The seat for state representative for district 114 is one of the few local races with challengers this year.
The two candidates vying to be elected to the seat are incumbent candidate Republican Tom Kirby, who was first elected to the district seat in March 2012 during a special election to fill an unexpired term and was then re-elected in November 2012 during the general election, and Democrat Keith Thomas, who's hoping to hold his first public office.
Kirby, 53, said that it's his desire to serve the people in the district is leading him back down the campaigning trail for this election.
"I embrace that this is a servant's position," said Kirby in an e-mail. "Being the representative is about serving the people. I am their voice in state government. I am there to act on their behalf when they have any issue with state government."
For Thomas, he wants an opportunity to represent his birthplace, Walton County, and the place where he grew up, Rockdale County, in the Georgia state legislature. District 114 represents parts of Rockdale, Walton, Gwinnett and Barrow counties.

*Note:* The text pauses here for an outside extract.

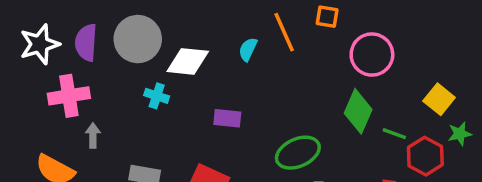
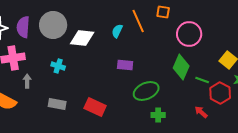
cyan cross: (157, 96) -> (58, 66), moved
purple rectangle: (227, 118) -> (125, 65), moved

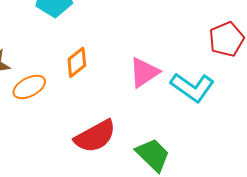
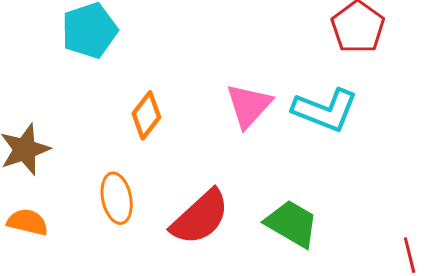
orange ellipse: (29, 87) -> (117, 198), moved, turned -60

"I was born and raised in this district," said Thomas. "I'll be here ‘til I die."
Thomas, 57, said his primary objective if elected to the state government will be to reform Georgia's public education system. With his 7-year-old grandson now enrolled in public school, he feels a duty to make sure he has the best tools available to be successful.
"If you look at our education system, it's near the bottom (compared to other states)," said Thomas, who wants local school districts to get more funding from the state budget.
The state's tax code is Kirby's number one objective to reform. He introduced the Fair Taxation Act of 2014, H.B. 688, to the Georgia General Assembly in March 2013.
The key point associated with the bill is to abolish the state income tax and replace it with a consumption tax on new goods and services.
According to the Georgia General Assembly website, as of January, the bill has a status of House second reader. This means it's being discussed by the Committee on Ways and Means, which is the chief tax-writing committee in the House.
For Georgia to compete with neighboring states for businesses, Kirby believes the state needs to transform the tax code.
"It is time that we look at a complete transformation of the tax code," said Kirby, who has worked in the Georgia manufacturing industry for 25 years. "There are so many different taxes that individuals and business are hit with. There are embedded taxes in all of the goods and services that we pay. It is past time to have a simpler fair tax for all Georgians."
Attracting more businesses and jobs to the district is on Thomas' to-do list. Working in the construction industry for 39 years, Thomas strives to put every able-body citizen in the district to work while also promoting the growth of small businesses and industries within the district.
He claims to have personally helped find work for hundreds of people living in the district through local apprenticeship programs in the building trades industry.
"There needs to be more good paying jobs in the district," he said. "I'm a community person. I'm from here. I see where we're weak and where we're strong."
One weakness Kirby believes exist is how overbearing the government has become in the everyday citizens lives. He vows to cut government, state and federal, intrusion whenever possible.
"Government has grown way too big and has exceeded what good and necessary government should be doing," he said. I will be working to reduce government every chance I can, including pushing back from the over reach of the federal government."
Early in-person poll voting ends Oct. 31. The regular poll voting will be Nov. 4.